Task: Write out every line below again exactly as it stands, skipping each image.

Pixel coordinate grounding data:
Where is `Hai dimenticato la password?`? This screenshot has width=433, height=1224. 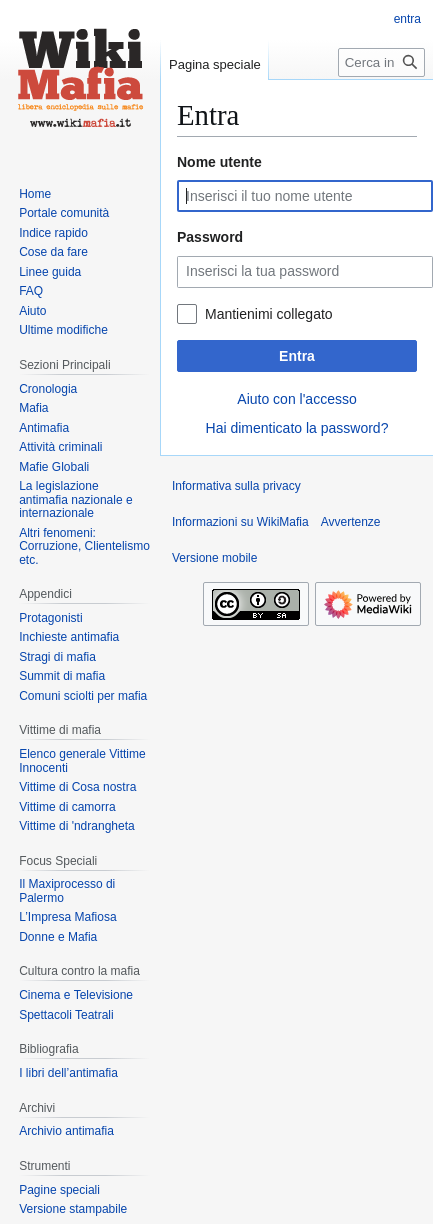
Hai dimenticato la password? is located at coordinates (297, 428).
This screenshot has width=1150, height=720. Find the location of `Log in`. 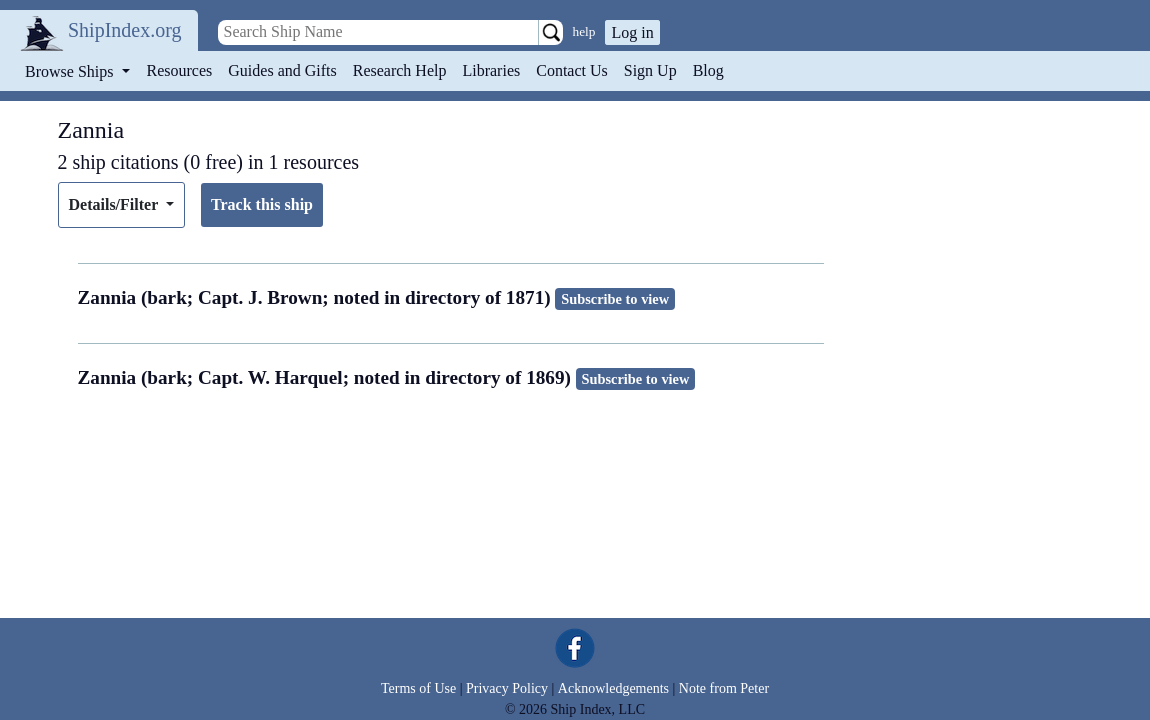

Log in is located at coordinates (632, 32).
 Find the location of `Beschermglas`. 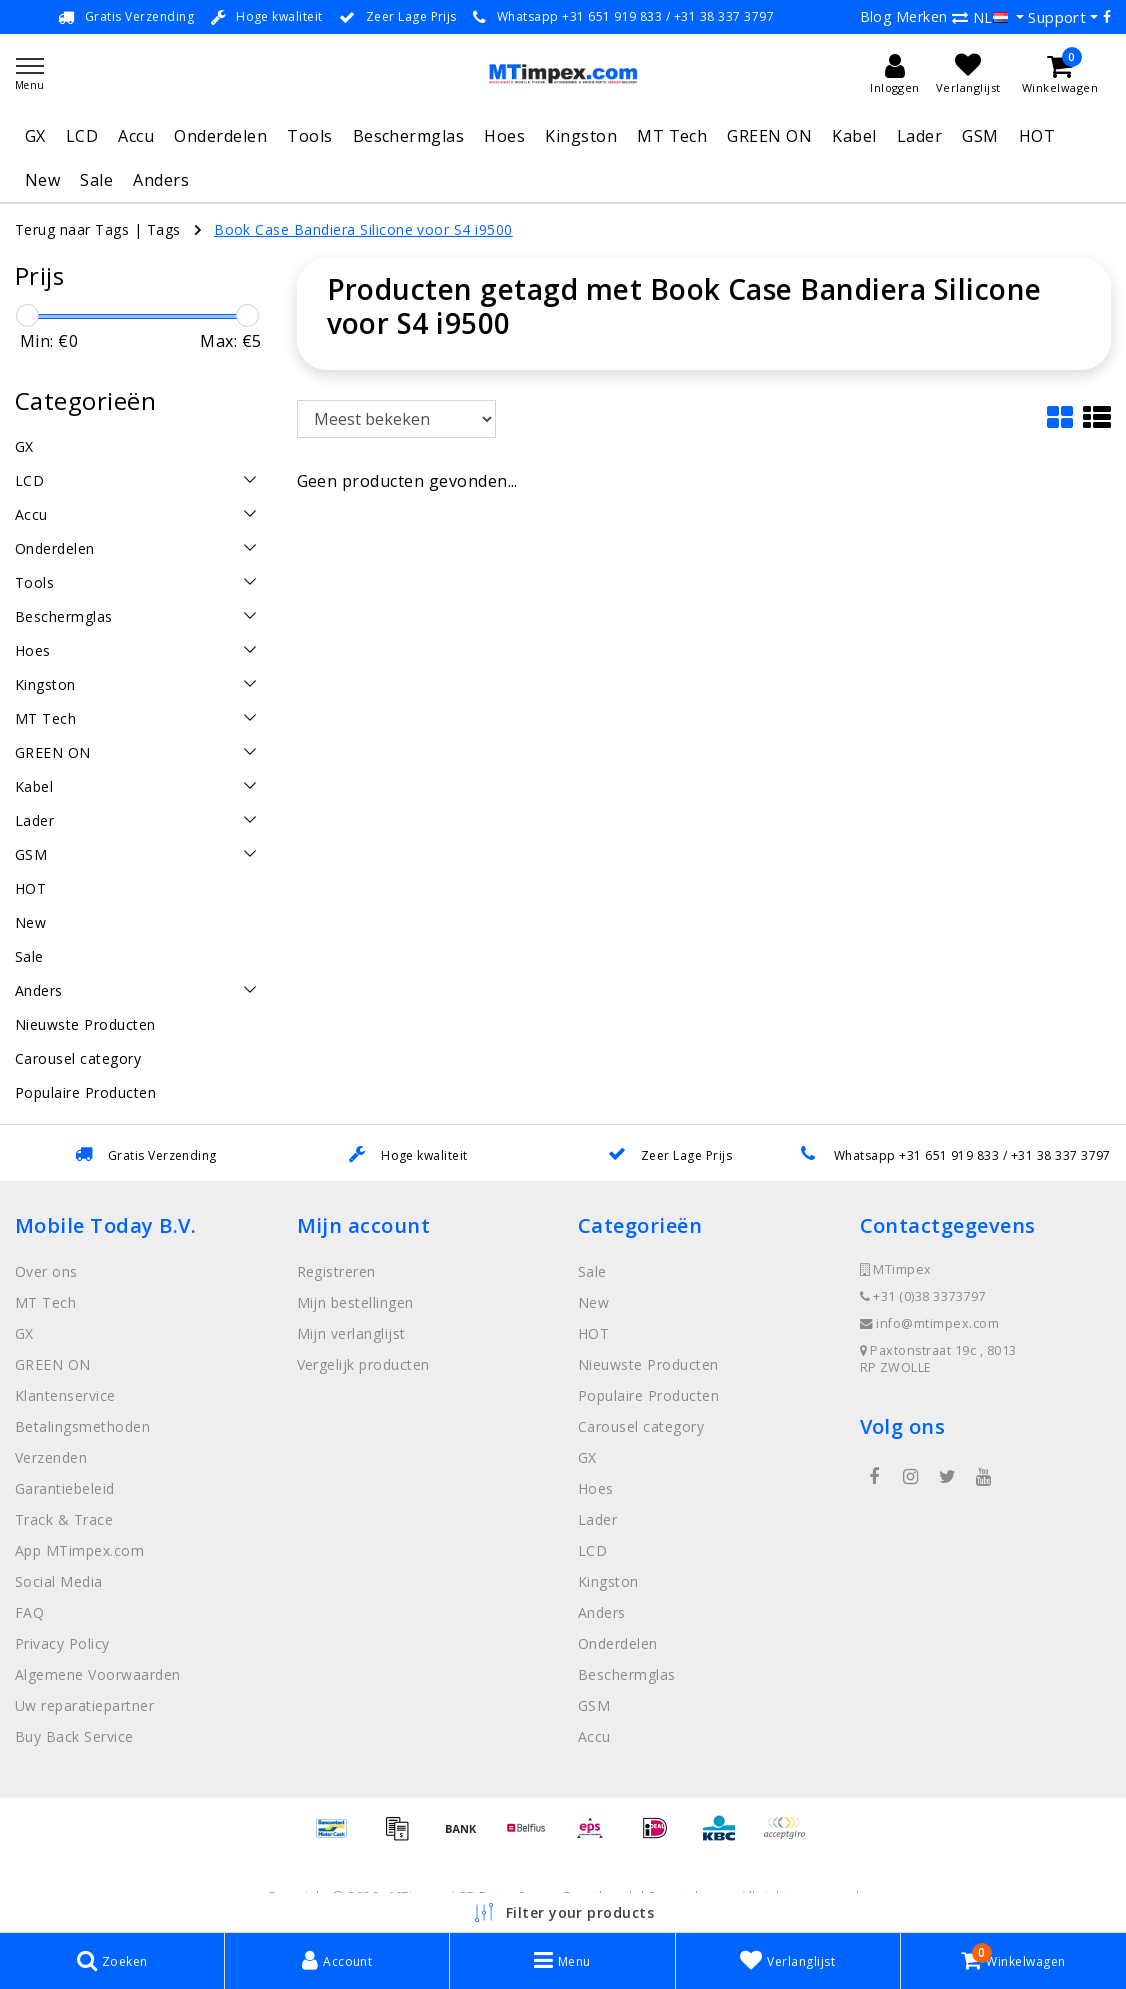

Beschermglas is located at coordinates (409, 136).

Written answer:
Where is `Hai dimenticato la password?`? This screenshot has width=433, height=1224. 
Hai dimenticato la password? is located at coordinates (297, 428).
This screenshot has width=1150, height=720. Find the location of `Log in`. 

Log in is located at coordinates (632, 32).
 Find the location of `Beschermglas`. 

Beschermglas is located at coordinates (409, 136).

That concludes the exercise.